TO DO
The output should be every line below that includes the word "GZTC".

━━━━━━

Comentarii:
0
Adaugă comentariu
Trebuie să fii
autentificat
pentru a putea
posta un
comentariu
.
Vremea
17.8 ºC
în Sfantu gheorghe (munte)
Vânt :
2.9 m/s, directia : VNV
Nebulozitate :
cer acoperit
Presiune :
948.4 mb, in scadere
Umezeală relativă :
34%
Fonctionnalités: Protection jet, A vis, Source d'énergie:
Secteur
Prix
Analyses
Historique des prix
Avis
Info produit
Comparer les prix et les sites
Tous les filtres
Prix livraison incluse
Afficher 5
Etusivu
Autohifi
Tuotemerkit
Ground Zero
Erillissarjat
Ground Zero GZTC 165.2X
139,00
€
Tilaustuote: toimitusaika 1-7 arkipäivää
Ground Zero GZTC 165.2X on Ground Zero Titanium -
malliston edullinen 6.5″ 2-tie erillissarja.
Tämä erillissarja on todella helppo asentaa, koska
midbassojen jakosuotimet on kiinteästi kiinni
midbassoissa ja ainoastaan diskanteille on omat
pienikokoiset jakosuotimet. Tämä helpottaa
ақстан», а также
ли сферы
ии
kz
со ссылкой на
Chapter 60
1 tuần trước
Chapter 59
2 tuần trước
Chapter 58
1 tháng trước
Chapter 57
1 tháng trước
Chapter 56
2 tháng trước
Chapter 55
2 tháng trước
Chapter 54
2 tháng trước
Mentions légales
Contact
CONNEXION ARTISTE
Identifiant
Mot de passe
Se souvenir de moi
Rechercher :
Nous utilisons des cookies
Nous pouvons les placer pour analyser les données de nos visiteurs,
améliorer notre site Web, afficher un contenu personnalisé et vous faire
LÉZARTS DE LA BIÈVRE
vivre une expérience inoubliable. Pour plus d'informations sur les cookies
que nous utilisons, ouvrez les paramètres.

━━━━━━

EXPECTED ANSWER
Ground Zero GZTC 165.2X
Ground Zero GZTC 165.2X on Ground Zero Titanium -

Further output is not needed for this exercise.